Caro Presidente il posto fisso non è monotonia!…

febbraio 10, 2012

A che futuro va incontro un Paese che non riesce ad assicurare un futuro ai suoi ragazzi? Io vedo ancora un forte allontanamento dalla realtà da parte di chi dovrebbe occuparsi di fare le riforme che servono ai giovani.

In Mario Monti si denota una scarsa comprensione dell’esperienza quotidiana di vita dei giovani, soprattutto quelli precari. La monotonia non deriva dal lavorare in modo stabile e continuativo, ma nel non poter scegliere che lavoro fare. Servono regole moderne, ma non priviamo i giovani di certezze! Il  leggendario humor inglese di Mario Monti questa volta è risultato piuttosto fuori luogo! anche perché la battuta segue di poche ore la pubblicazione dei dati Istat sulla disoccupazione nel nostro Paese ed a guardare le cifre c’è davvero poco da scherzare.  In pratica, 1 su 3 non ha mai lavorato o se lo ha fatto è già di nuovo a casa, mentre in 4 milioni hanno smesso sia di studiare che di cercarsi un’occupazione. Secondo i dati Istat 8 ragazzi su 10 hanno perso il lavoro nel 2011 e vivono in famiglia, ma è evidente che la capacità dei genitori di surrogare a un sistema di welfare che non esiste non può durare in eterno. L’Istat dice anche che 4 milioni di giovani, non studiano né lavorano. Quale sarà la conseguenza?

E’ “monotona” l’idea di aspirare a un lavoro fisso? Per non continuare, anche a 30-40 anni, a gravare sulla propria famiglia d’origine? Assolutamente no. E non lo è anche alla luce del fatto, che molti giovani che non possono contare su questa rete protettiva di ultima istanza rappresentata in Italia dalla famiglia, diventano i cosiddetti “nuovi poveri”. Sono aumentati in modo esponenziale i ragazzi ospiti del dormitorio pubblico, ci sono finiti da precari senza una famiglia alle spalle. Si perde il lavoro, non si hanno indennità di disoccupazione e ci si ritrova senza  soldi per pagare l’affitto.

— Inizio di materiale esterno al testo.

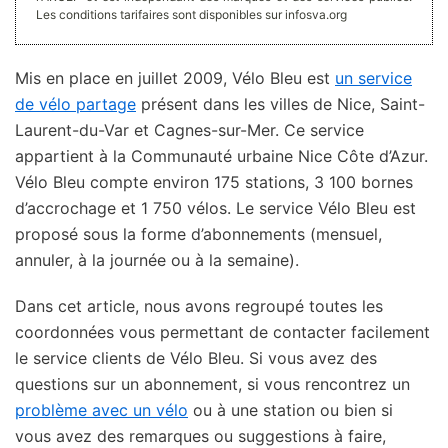
Les conditions tarifaires sont disponibles sur infosva.org
Mis en place en juillet 2009, Vélo Bleu est
un service
de vélo partage
présent dans les villes de Nice, Saint-
Laurent-du-Var et Cagnes-sur-Mer. Ce service
appartient à la Communauté urbaine Nice Côte d’Azur.
Vélo Bleu compte environ 175 stations, 3 100 bornes
d’accrochage et 1 750 vélos. Le service Vélo Bleu est
proposé sous la forme d’abonnements (mensuel,
annuler, à la journée ou à la semaine).
Dans cet article, nous avons regroupé toutes les
coordonnées vous permettant de contacter facilement
le service clients de Vélo Bleu. Si vous avez des
questions sur un abonnement, si vous rencontrez un
problème avec un vélo
ou à une station ou bien si
vous avez des remarques ou suggestions à faire,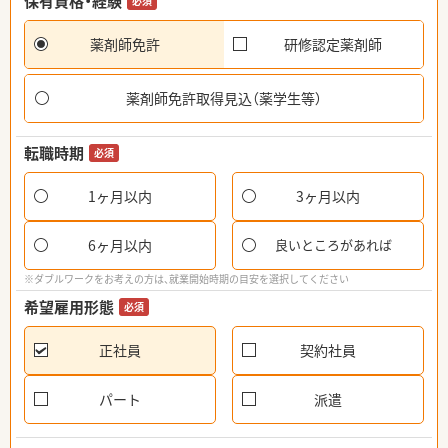
保有資格・経験
必須
薬剤師免許
研修認定薬剤師
薬剤師免許取得見込（薬学生等）
転職時期
必須
1ヶ月以内
3ヶ月以内
6ヶ月以内
良いところがあれば
※ダブルワークをお考えの方は、就業開始時期の目安を選択してください
希望雇用形態
必須
正社員
契約社員
パート
派遣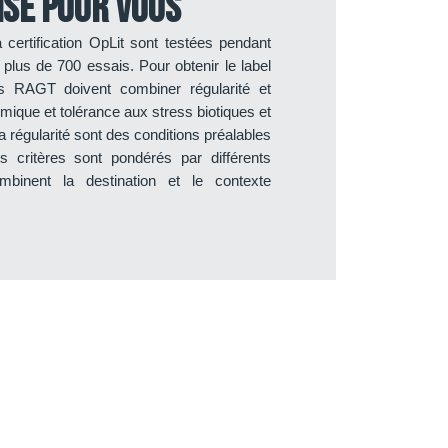
ise pour vous
 certification OpLit sont testées pendant
plus de 700 essais. Pour obtenir le label
ïs RAGT doivent combiner régularité et
mique et tolérance aux stress biotiques et
a régularité sont des conditions préalables
res critères sont pondérés par différents
ombinent la destination et le contexte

Cosa succederà, quando anche nelle famiglie che invece i figli li aiutano finiranno i soldi? Niente mutuo se sei precario, niente finanziamento per un’auto senza la garanzia dei genitori, nessuna considerazione finché non trovi un posto a tempo indeterminato. Per non parlare di quanto sia poco stimolante accedere a un mutuo per l’acquisto di una casa, senza dover trascinare i propri genitori in banca a far da garanti con le loro pensioni. E noia vedersi accreditare lo stipendio puntualmente ogni fine mese? Ricevere la tredicesima e magari anche la quattordicesima, poter rimanere a casa ogni volta che si è ammalati?

 I nostri giovani hanno il diritto e il dovere di chiedere a nostri politici, di non essere privati ad un futuro migliore! Io se fossi un giovane disoccupato, gradirei davvero sentirmi un po’ monotono, con una retribuzione fissa e dignitosa e con una continuità lavorativa che mi permetta di programmare serenamente il mio futuro! Caro Presidente, più che pensare alla monotonia di un posto fisso sempre lo stesso e sempre uguale, preoccupiamoci invece dell’insostenibilità di un lavoro instabile, sempre precario e sempre incerto. Talmente discontinuo da risultare monotono. A differenza dei politici che nel tempo non sono riusciti a incrementare il lavoro per i nostri giovani, come tecnico signor Presidente, si impegni veramente affinché i nostri giovani possano sperare in un futuro più dignitoso.